A law to allow experimental planting of GMO strains in northern Mexico was passed two years ago but was never signed. Agriculture Minister Alberto Cardenas said this week the law could go into effect in a matter of weeks.

"We don’t want to be behind. We have to start testing now," said Catalino Flores, a geneticist working with Salazar’s organization in San Salvador El Seco.

Corn yields in the United States can be more than three times those in Mexico, according to Mexican growers.

"There will be drought resistant corn in 5 to 10 years. If you don’t plant something like that when everyone else is, you’ll be down the drain," Flores said.

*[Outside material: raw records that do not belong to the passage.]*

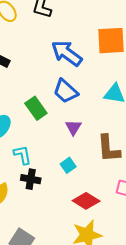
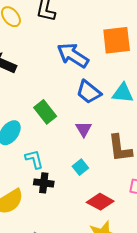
blue trapezoid: (65, 91) -> (89, 92), moved

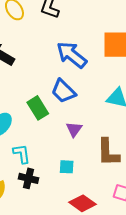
blue trapezoid: (89, 92) -> (63, 91), moved
cyan square: (80, 167) -> (67, 167), turned 35

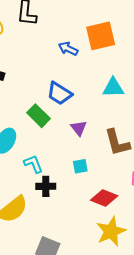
blue arrow: (72, 55) -> (68, 49), moved, size x0.6

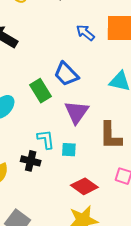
purple triangle: (79, 128) -> (77, 112), size x1.5
cyan L-shape: (33, 164) -> (46, 139), moved

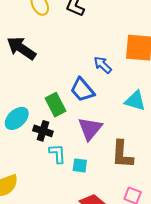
blue arrow: (85, 33) -> (103, 65), moved
black cross: (31, 161) -> (43, 131), moved

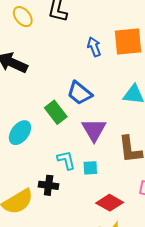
blue arrow: (103, 65) -> (94, 47), moved, turned 36
black cross: (43, 131) -> (49, 185), moved

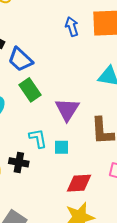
blue trapezoid: (80, 93) -> (20, 59), moved
red diamond: (110, 203) -> (79, 183), turned -36

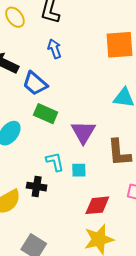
blue arrow: (72, 27) -> (55, 49), moved
green rectangle: (30, 90) -> (46, 114), turned -30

About half of U.S. yellow corn sent to Mexico comes from genetically modified seeds. Mexico’s agriculture minister reckons GMO seeds smuggled in from the United States are already being planted in northern Mexican states.
So what's the big deal? It's fairly simple: GMO corn threatens non-GMO corn species, undermining bio-diversity.
[S]some farmers worry that introducing GMO seeds could contaminate hundreds of wild blue, red and multicolored corn varieties planted for centuries in Mexico.

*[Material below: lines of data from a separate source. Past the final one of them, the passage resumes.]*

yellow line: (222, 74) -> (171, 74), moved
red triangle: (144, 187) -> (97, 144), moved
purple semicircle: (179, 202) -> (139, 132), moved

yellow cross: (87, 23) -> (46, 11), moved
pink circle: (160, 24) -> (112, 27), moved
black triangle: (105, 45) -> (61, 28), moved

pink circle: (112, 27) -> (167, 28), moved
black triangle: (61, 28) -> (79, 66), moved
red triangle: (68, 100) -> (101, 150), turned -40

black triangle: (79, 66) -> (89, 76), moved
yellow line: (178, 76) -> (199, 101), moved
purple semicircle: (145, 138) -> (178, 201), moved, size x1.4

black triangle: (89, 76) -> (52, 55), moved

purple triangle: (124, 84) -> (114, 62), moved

"The farmers who want to plant transgenic corn are irresponsible, they don’t care if the are putting the genetic heritage of Mexico at risk," said Victor Suarez head of a small farmers’ group that wants keep trade protections for corn and beans.

The ancient Maya, who lived in southern Mexico over 1,000 years ago, believed the gods made men from maize. The plant was adopted over 500 years ago by Spanish conquerors and spread to the rest of the world.
source.

So to make a long story short, not only will NAFTA destroy Mexican subsistence farming and contribute to migration from Mexico to the US for former subsistence farmers, it also will endanger the bio diversity of corn in Mexico (if not the entire hemisphere).
Think about what a loss of biodiversity means. You end up with far fewer strains of the plants you're harvesting, which means that in the event of some disease that wipes out one or more of those limited strains of plant, a lot of folks are going to starve, to put it bluntly. I'm sure the wonks from these corporations will try to assure the rest of us that they've got all sorts of lovely chemicals that will prevent that from ever happening, but I wouldn't bet on it. Heck, as the petroleum-fueled "green revolution" draws to a close in the post-peak-oil era, the availability of said chemicals will be questionable (as will the viability of the massive corporate farming enterprises) over the long haul. Expect famine, probably sooner rather than later.

Rather than being a win-win, NAFTA over the long haul is more like a lose-lose, outside of a small handful of corporate executives betting the future of humanity on their expected short-term profit margins.

What to do? I've been saying that we need to kill NAFTA before it kills Mexican corn. I'll keep saying it again, and again - as often as necessary.